Aggregating Search Logs and Self-esteem for Identifying Individuals with History of Suicide Ideation
Machine Learning –> Bayesian Inference; Mental Health.
We propose a framework for identifying individuals with a history of suicide ideation from their daily online search logs. A total of $1,043,855$ searches were collected from $120$ college students, with an average of $10926$ searches per participant, spanning over $4.21$ years of search history. The participants also filled out a gold-standard mental health assessment survey.
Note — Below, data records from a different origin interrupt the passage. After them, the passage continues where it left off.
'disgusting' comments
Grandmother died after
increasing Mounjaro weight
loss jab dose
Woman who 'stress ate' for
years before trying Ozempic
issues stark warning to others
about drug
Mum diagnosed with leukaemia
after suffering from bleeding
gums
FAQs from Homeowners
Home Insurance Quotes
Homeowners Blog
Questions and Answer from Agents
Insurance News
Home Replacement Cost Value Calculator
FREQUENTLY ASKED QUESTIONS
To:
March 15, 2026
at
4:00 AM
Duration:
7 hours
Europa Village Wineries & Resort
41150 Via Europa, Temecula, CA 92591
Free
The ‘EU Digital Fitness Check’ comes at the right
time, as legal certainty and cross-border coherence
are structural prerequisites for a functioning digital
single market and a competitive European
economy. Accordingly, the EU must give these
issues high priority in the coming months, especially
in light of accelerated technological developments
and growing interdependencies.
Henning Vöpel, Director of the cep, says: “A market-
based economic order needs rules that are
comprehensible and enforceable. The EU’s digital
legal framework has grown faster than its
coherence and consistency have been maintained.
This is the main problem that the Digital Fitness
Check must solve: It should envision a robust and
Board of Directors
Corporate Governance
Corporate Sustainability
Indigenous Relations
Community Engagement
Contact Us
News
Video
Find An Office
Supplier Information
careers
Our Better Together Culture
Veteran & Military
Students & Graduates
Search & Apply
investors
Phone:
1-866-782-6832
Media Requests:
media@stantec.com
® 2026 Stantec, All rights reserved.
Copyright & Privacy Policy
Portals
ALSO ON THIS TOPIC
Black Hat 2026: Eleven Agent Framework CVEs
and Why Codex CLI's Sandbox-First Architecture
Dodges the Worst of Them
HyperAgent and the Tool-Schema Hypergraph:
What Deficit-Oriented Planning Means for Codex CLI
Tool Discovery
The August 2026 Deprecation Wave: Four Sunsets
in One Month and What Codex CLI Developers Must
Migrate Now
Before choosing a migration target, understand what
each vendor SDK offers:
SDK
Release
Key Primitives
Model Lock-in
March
To detect the history of suicide ideation, we first examined both semantic search content category features and temporal recurrence and frequency features. Using those features, we develop a novel encoding that projects these aspects of search behaviors into a low dimensional vector space. Our supervised model incorporates both in-the-moment online behaviors and the ground truth self-esteem for identifying individuals with a history of suicide ideation and verifies the hypothesis that including self-esteem during modeling improves the suicide ideation detection task.
Labels for the training and testing sets were drawn from professional mental health surveys. Our highest-performing graphical model achieved a classification F1 score of $0.83$ with an AUC of $0.81$ on a stratified test set population. Our framework of leveraging passively sensed search data could help caregivers and practitioners to identify individuals with a potential history of suicide ideation and extend help.
My Contribution: I was the third author of this paper. I first proposed a spatio-temporal representation for Google Search histories and self-esteem scores. I then designed a graphical model optimized by MCMC methods that incorporates the latent interdependence between self-esteem, cognitive states, and online engagements to identify past suicidal ideation.